Task prompt: Which lines of the entries below run from the one holding "en symbol för både lyx" to the one holding "dagliga tillvaro,...", inclusive? Set down exactly those lines and no others.

[Saved data entries]
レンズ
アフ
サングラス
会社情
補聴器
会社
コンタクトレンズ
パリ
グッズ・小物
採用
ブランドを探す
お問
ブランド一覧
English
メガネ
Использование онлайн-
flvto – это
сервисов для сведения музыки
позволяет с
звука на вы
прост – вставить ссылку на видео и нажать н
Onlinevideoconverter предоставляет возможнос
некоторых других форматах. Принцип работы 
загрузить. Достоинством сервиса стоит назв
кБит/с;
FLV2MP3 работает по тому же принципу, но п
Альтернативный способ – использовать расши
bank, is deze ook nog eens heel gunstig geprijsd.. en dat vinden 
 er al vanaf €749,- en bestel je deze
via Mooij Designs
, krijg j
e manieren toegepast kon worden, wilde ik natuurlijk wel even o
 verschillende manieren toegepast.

...

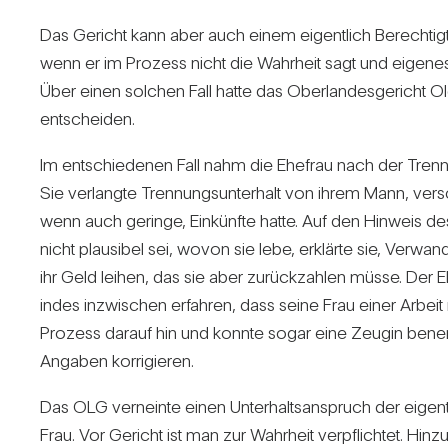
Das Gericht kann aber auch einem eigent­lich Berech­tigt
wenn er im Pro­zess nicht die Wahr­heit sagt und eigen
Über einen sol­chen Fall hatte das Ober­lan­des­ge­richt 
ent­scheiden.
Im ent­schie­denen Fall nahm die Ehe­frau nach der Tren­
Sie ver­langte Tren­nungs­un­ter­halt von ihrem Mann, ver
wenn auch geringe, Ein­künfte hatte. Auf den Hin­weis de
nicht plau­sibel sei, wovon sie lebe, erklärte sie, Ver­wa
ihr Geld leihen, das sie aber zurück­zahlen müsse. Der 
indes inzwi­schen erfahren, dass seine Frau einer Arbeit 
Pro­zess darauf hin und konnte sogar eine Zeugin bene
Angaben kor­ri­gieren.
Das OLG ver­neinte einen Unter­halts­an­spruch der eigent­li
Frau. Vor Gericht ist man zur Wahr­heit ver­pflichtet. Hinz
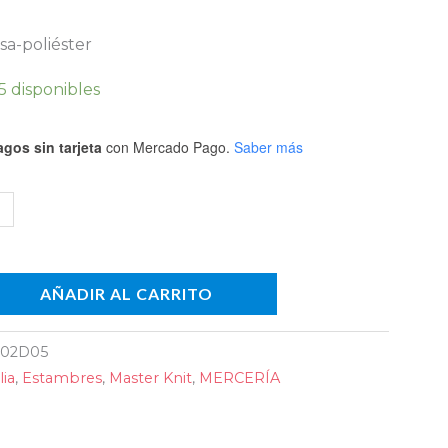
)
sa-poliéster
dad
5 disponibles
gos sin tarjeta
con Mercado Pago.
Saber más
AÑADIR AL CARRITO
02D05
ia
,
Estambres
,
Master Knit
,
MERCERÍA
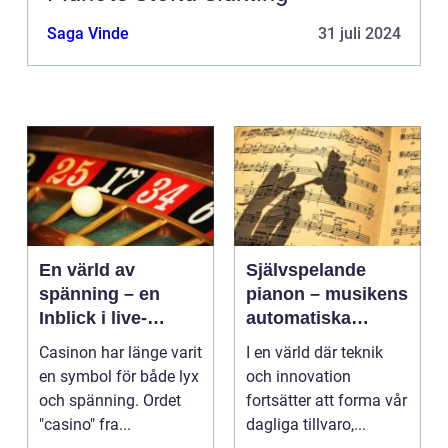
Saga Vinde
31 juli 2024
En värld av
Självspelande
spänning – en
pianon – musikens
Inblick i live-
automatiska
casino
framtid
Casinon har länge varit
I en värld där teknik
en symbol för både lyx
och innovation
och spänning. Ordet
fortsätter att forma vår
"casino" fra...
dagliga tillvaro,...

Reply to the exercise:
en symbol för både lyx
och innovation
och spänning. Ordet
fortsätter att forma vår
"casino" fra...
dagliga tillvaro,...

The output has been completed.